The Washington state organization named Front and Centered promotes a program called Just Transition in Transportation, along with many partners including Disability Rights Washington and 350.org Washington. As part of the program, they have developed a ‘Transportation Bill of Rights’, which is linked on that page. I was curious if other organizations had developed such documents, so did a Google search 0n ‘transportation bill of rights’. The first page and a half is about the airline bill of rights, and this one doesn’t show up until page two. It is sadly ironic that the mode used by a small fraction of the population, commercial air travel, gets all the attention from Congress and the FAA and politicians.

The text of the Transportation Bill of Rights is:

“People’s needs too often get left out of the planning, funding, construction, and maintenance of transportation systems. This is why we have worked together to create a Transportation Bill of Rights. Regardless of our race, age, gender, disability, income and where we live we all deserve transportation where:

  1. No one dies or is seriously injured traveling on state roads, streets, and sidewalks
  2. Every household can access groceries within 20 minutes without a car
  3. No one today is harmed by pollution or noise from transportation
  4. Protection from the climate crisis today for future generations
  5. All trips less than one mile are easily and enjoyably achieved by non-vehicle travel including for people with disabilities
  6. No household should spend more than 45% of its income on housing, transportation, and energy
  7. Every child who wants to can bike, walk, or roll safely to school
  8. Transit service is frequent and spans the day and night so people can get to work and come back
  9. The pursuit of happiness does not require a car”

I would like to see something similar adopted by the state of California, and Sacramento County, and City of Sacramento. If we had this bill of rights, nearly every decision made about our transportation system would be different than it is today. For me, the most important of all the items is: 7. Every child who wants to can bike, walk, or roll safely to school.

Sacramento transportation decision time

The City of Sacramento is holding a city council workshop on Tuesday, February 8, 5:00PM. The purpose of the workshop is to gather input to help the city realign its transportation policies and project with its climate change objectives (they are far, far from in alignment now).

Sacramento Area Bicycle Advocates (SABA) with partners has created a petition you can sign to support a more effective and equitable transportation system.
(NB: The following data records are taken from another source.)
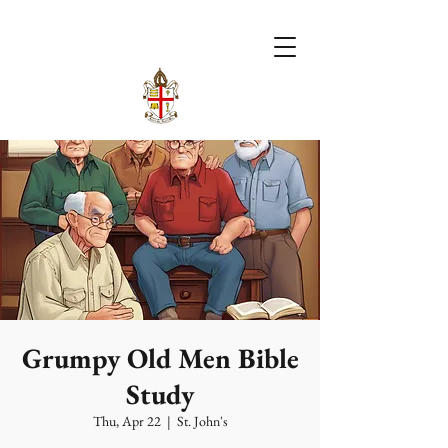
Grumpy Old Men Bible
Study
Thu, Apr 22
  |  
St. John's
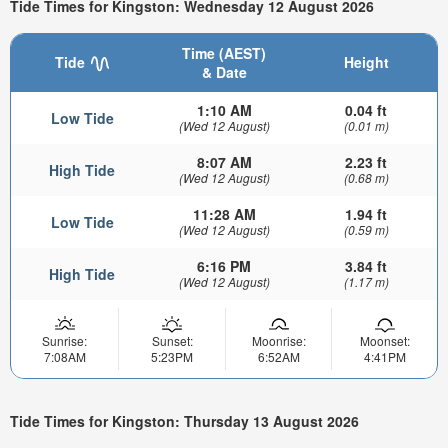
Tide Times for Kingston: Wednesday 12 August 2026
Time (AEST)
Tide
Height
& Date
1:10 AM
0.04 ft
Low Tide
(Wed 12 August)
(0.01 m)
8:07 AM
2.23 ft
High Tide
(Wed 12 August)
(0.68 m)
11:28 AM
1.94 ft
Low Tide
(Wed 12 August)
(0.59 m)
6:16 PM
3.84 ft
High Tide
(Wed 12 August)
(1.17 m)
Sunrise:
Sunset:
Moonrise:
Moonset:
7:08AM
5:23PM
6:52AM
4:41PM
Tide Times for Kingston: Thursday 13 August 2026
The petition and background information are at https://sites.google.com/sacbike.org/cleansac/home.

In its final report, the Mayors’ Commission on Climate Change recommended that to achieve its climate goals, Sacramento must prioritize the use of active transportation, public transit, and shared mobility services, and then electrify remaining vehicles. Reducing vehicle miles traveled by prioritizing walking, biking, rolling, and transit is the most effective way to reduce emissions in Sacramento.
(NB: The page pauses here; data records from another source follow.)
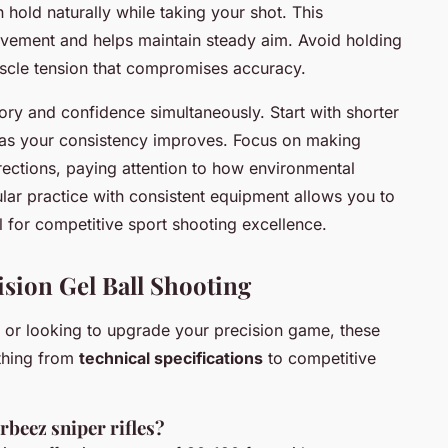
 hold naturally while taking your shot. This
ement and helps maintain steady aim. Avoid holding
uscle tension that compromises accuracy.
ry and confidence simultaneously. Start with shorter
 as your consistency improves. Focus on making
rections, paying attention to how environmental
ular practice with consistent equipment allows you to
l for competitive sport shooting excellence.
sion Gel Ball Shooting
g or looking to upgrade your precision game, these
thing from
technical specifications
to competitive
rbeez sniper rifles?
We are asking the Sacramento City Council to:

1. Build a Comprehensive Active Transportation Network.
Commit to and take action to build a seamless, low-stress network of active transportation corridors, for the central city and connections into and out of the city. An infrastructure that supports safe walking, biking and rolling should include the following elements: separated bikeways, secure bicycle parking, adequate lighting, widened sidewalks, traffic calming, and other speed reduction measures.

2. Commit Funding.
Prioritize and set aside funding within the city budget for an active transportation program. Set aside the necessary matching funds to qualify for the federal and state infrastructure programs this year and in future years. Deliberately seek additional funding and financing through grants, state and federal programs, and other revenue sources.
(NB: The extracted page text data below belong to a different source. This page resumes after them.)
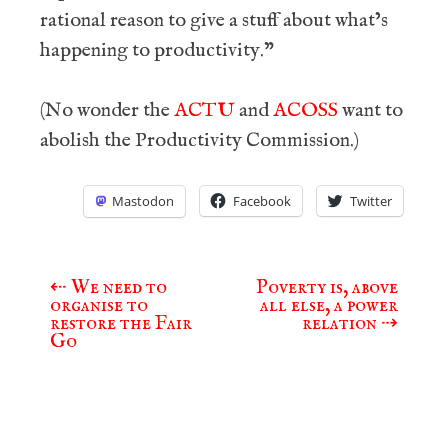
rational reason to give a stuff about what’s
happening to productivity.”
(No wonder the
ACTU
and
ACOSS
want to
abolish the Productivity Commission.)
Mastodon
Facebook
Twitter
⇠
We need to
Poverty is, above
Post
organise to
all else, a power
navigation
restore the Fair
relation
⇢
Go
3. Adopt Policy Guidance to Reduce Vehicle Miles Traveled.
All land use decisions should require consideration of reducing vehicle miles traveled when new projects and modifications to existing projects are evaluated by staff and reviewed and approved by City Commissions and Council.

4. Focus on Equity.
Prioritize a consistent focus on equity for project timing and funding.

5. Engage the Community.
Engage the community and regional experts in developing an active transportation program that works for everyone.

6. Ensure Adequate Staffing.
Ensure adequate staffing and resources to develop and administer the program, including the funding/financing aspect.

I’ll comment first on the petition. It is good, but does not go far enough in my opinion. Two improvements I would make:

1. Build a Comprehensive Active Transportation Network. Add short-term bicycle parking everywhere, and secure long-term bicycle parking at all retail and job centers. Recognize bike share as an integral part of the transportation system, including funding it in low-income neighborhoods.

2. Commit Funding. The city should pursue grants and other funding sources, but must also invest significant budget resources to transportation. The city provides the required match for grants, but almost no other funding. The result is that city funds are spent as a match on large projects, and small projects that could otherwise use the funding and have an immediate impact on safety and equity, are neglected. It is rare for cities to rely almost entirely on grant funding, as the Sacramento does for it active transportation and complete streets projects. Sacramento is an outlier.

The city’s page is at http://www.cityofsacramento.org/Public-Works/Transportation/Planning-Projects/Climate-and-Transportation. The major graphic is below, though note that the workshop date has been changed to February 8, 5:00pm.

One of the major programs being proposed to council is a network of bikeway superhighways, shown on the map below. The concept of bicycle superhighways comes recently from Milan, though other European cities have long had such facilities.

The bikeway superhighways part of the proposal seems to be the flagship of the program, so I’ll make a few comments on that.

In the north, the Niños Parkway must be extended over Interstate 80 into the commercial centers to the north. Otherwise, it fails to connect residents to jobs, and falls short at mitigating the major barrier to travel represented by the freeway.

In the south, the 24th St and MLK corridors must be extended south at least to Florin Rd, if not further. Otherwise the residential areas north and south of Florin Rd are isolated from the job opportunities to the north.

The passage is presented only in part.